*INPUT DATA*.
<<<<

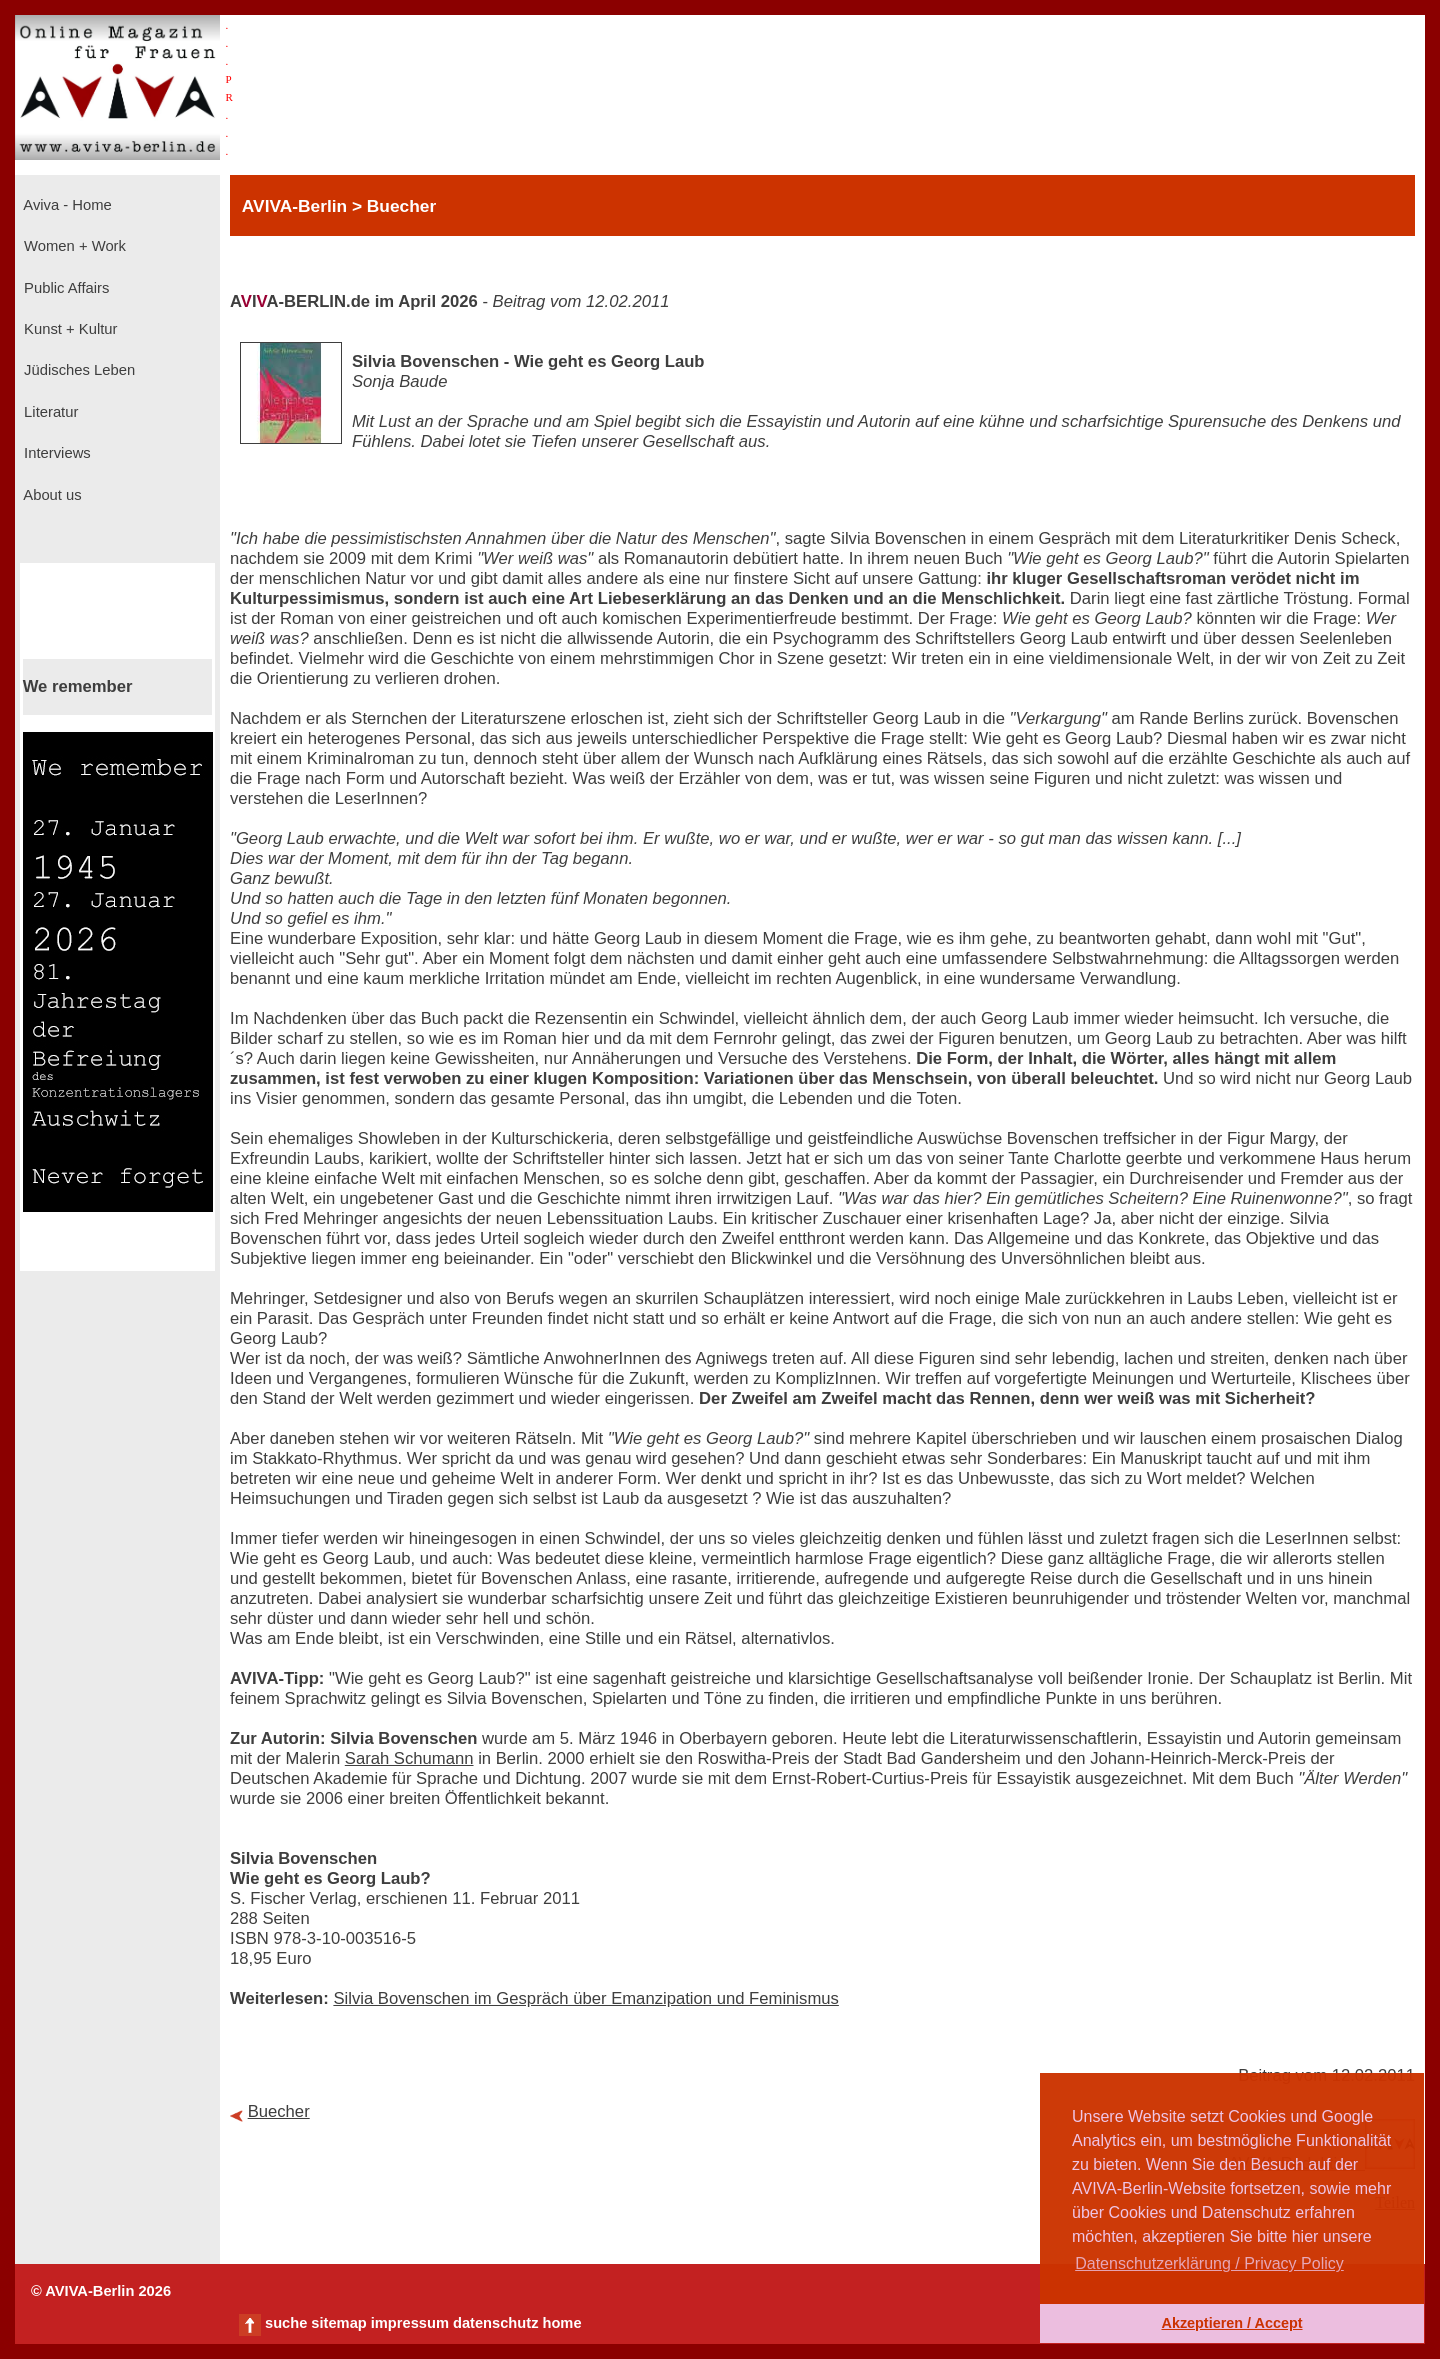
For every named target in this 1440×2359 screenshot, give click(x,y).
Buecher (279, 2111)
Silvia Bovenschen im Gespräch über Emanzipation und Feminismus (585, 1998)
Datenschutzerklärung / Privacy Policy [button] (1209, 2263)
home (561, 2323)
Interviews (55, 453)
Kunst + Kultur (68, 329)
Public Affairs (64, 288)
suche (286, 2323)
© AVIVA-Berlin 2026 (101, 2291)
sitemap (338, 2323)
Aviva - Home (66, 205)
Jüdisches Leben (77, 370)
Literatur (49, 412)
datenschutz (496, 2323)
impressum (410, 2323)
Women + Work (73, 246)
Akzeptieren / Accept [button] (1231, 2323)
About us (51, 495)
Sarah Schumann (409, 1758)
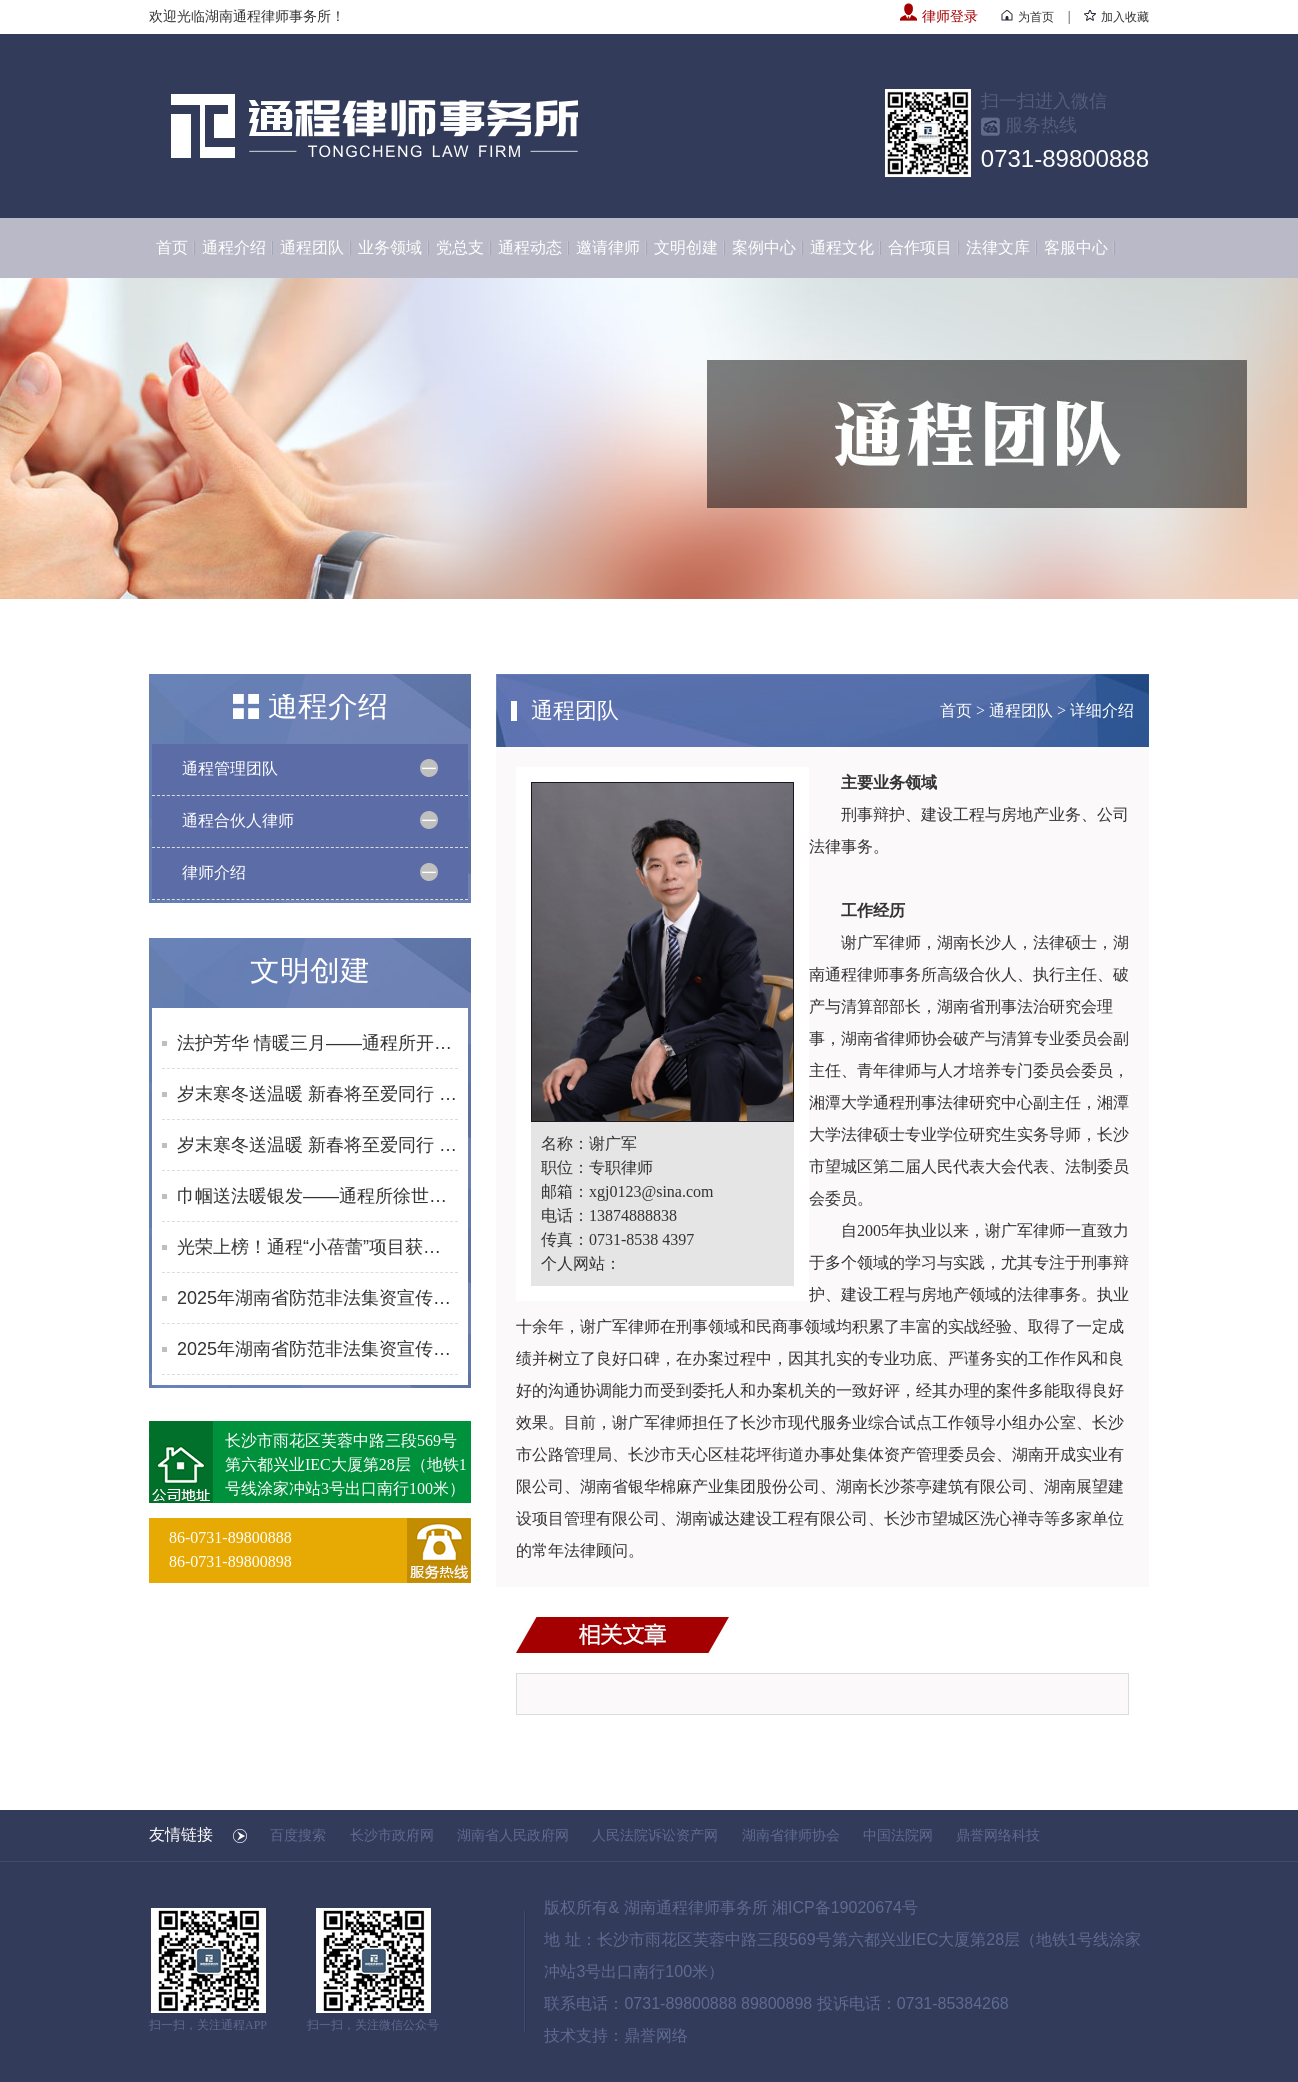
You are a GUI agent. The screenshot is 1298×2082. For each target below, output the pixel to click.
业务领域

>>>>

*EXERCISE*.
Reproduce nothing but the lines running from the line with "Kunst + Kultur (68, 329)" through the end of the records, keeping both end lines and dropping the pictures.

*TASK ANSWER*.
Kunst + Kultur (68, 329)
Public Affairs (64, 288)
suche (286, 2323)
© AVIVA-Berlin 2026 (101, 2291)
sitemap (338, 2323)
Aviva - Home (66, 205)
Jüdisches Leben (77, 370)
Literatur (49, 412)
datenschutz (496, 2323)
impressum (410, 2323)
Women + Work (73, 246)
Akzeptieren / Accept [button] (1231, 2323)
About us (51, 495)
Sarah Schumann (409, 1758)
You are a GUI agent. The screenshot is 1298×2082. For each target below, output the pixel to click.
业务领域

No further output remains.